Sample Size for A/B Hypothesis Testing

The other day I had a conversation at work about model training and evaluation metrics. A colleague of mine suggested that the small improvements we were seeing might not actually be statistically significant. I speculated that we could use hypothesis testing (and sampling) to determine a threshold at which an improvement was or wasn’t significant. After some research, for various reasons, we concluded that this was not a good approach (see link) but the topic reminded me of an A/B testing exercise I did a few years back. I hadn’t fully documented that work, so in this post I intend to do that. Here I’ll go through a derivation for sample size as it relates to A/B testing and ultimately create a sample size calculator as a shiny app (in R). Before I dive into the sample size derivation, I’ll briefly go over what A/B testing is and describe it’s components.
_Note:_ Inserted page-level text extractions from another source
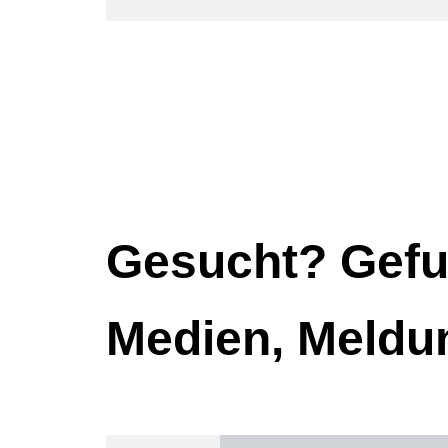
Gesucht? Gefu
Medien, Meldu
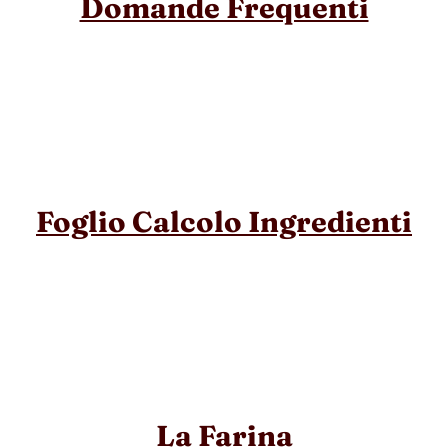
Domande Frequenti
Foglio Calcolo Ingredienti
La Farina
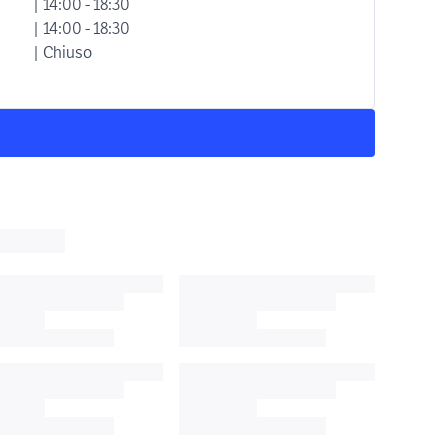
| 14:00 - 18:30
| 14:00 - 18:30
| Chiuso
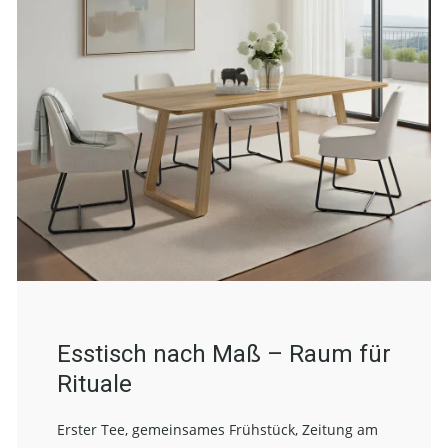
Esstisch nach Maß – Raum für
Rituale
Erster Tee, gemeinsames Frühstück, Zeitung am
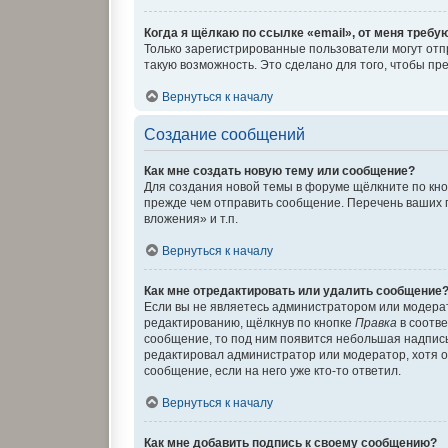
Когда я щёлкаю по ссылке «email», от меня требу
Только зарегистрированные пользователи могут отп
такую возможность. Это сделано для того, чтобы п
Вернуться к началу
Создание сообщений
Как мне создать новую тему или сообщение?
Для создания новой темы в форуме щёлкните по кно
прежде чем отправить сообщение. Перечень ваших 
вложения» и т.п.
Вернуться к началу
Как мне отредактировать или удалить сообщение
Если вы не являетесь администратором или модера
редактированию, щёлкнув по кнопке
Правка
в соотве
сообщение, то под ним появится небольшая надпись,
редактировал администратор или модератор, хотя о
сообщение, если на него уже кто-то ответил.
Вернуться к началу
Как мне добавить подпись к своему сообщению?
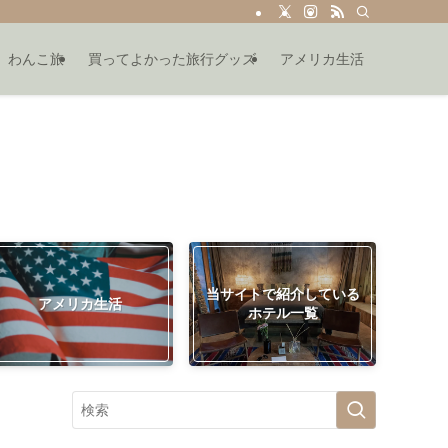
わんこ旅
買ってよかった旅行グッズ
アメリカ生活
当サイトで紹介している
アメリカ生活
ホテル一覧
Put simply, an A/B Test is a form of statistical hypothesis testing. We start with a hypothesis, data is collected, then a resulting test statistic determines the validity of the hypothesis. A hypothesis could something like “a change to my landing page will increase the number of sign-ups” and the test statistic would be sign-up rate. The test would involve making a change to the website while collecting number of sign-ups, and the new sign-up rate would indicate if your hypothesis should be rejected or accepted. Note that in this post I’ll be referring to the test statistic as a conversion rate for simplicity. And there many other scenarios (not just website design and sign-up rate) that fit within the A/B testing framework, this is just one example.
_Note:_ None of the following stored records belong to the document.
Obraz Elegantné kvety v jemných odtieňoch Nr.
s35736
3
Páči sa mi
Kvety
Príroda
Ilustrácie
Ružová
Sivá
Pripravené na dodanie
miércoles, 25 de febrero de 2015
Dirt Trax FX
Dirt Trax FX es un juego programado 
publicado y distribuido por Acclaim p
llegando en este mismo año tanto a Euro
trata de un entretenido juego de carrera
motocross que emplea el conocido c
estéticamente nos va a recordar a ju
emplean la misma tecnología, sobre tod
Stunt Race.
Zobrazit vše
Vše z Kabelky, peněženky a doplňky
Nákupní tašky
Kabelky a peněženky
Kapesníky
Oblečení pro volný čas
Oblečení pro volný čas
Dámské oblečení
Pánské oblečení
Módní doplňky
Before performing an A/B test, there are a few parameters which are either already known or defined:

current conversion rate
type I error
type II error
minimum detectable change

Current conversion rate is the value of the test statistic without any changes (i.e. control group) and should be known apriori. Type I and II errors are tolerance parameters you will define for the test. Type I error is the false positive rate (i.e. accept there was a change due to the treatment when there wasn’t) and type II error is the false negative rate (i.e. reject there was a change due to the treatment when there was). As you might expect, the higher the tolerance for error the fewer samples you will need. Lastly, the somewhat self explanatory minimum detectable change is the smallest change you’d like to be able to detect from the test. Conversely, the smaller the change, the more samples you’ll need. Thus, the unknown parameters are the sample size as well as the critical value at which to accept or reject the hypothesis.
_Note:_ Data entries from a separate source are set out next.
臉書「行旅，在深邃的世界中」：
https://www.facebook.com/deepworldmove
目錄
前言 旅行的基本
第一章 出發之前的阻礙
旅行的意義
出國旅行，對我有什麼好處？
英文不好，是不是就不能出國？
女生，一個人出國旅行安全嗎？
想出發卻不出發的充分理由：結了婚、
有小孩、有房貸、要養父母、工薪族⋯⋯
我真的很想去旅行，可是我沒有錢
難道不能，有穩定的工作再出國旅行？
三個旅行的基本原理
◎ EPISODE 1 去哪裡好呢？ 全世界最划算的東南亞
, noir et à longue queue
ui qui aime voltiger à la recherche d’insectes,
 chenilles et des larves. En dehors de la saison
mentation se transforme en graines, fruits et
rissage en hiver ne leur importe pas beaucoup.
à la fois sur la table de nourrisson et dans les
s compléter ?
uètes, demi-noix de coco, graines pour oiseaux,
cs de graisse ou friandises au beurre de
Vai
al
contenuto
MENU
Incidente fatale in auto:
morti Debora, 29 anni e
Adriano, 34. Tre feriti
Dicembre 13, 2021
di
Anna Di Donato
Ok, so defining things more formally, the number of conversions would be a binomial random variable

\[ X \sim B(n, p) \]

where \(n\) is number of trials (or visits in the hypothetical example above) and \(p\) is the probability of a success (or sign-up). By definition, the expected value and variance for the binomial random variable are

\[ E[X] = np, \ Var(X) = np(1 - p) \]

Since we are interested in conersion rate, we can define a new variable

\[ Y = \frac{X}{n} \]

and by properties of expectation and variance the new parameters are

\[ E[Y] = p, \ Var(Y) = \frac{p(1 - p)}{n} \]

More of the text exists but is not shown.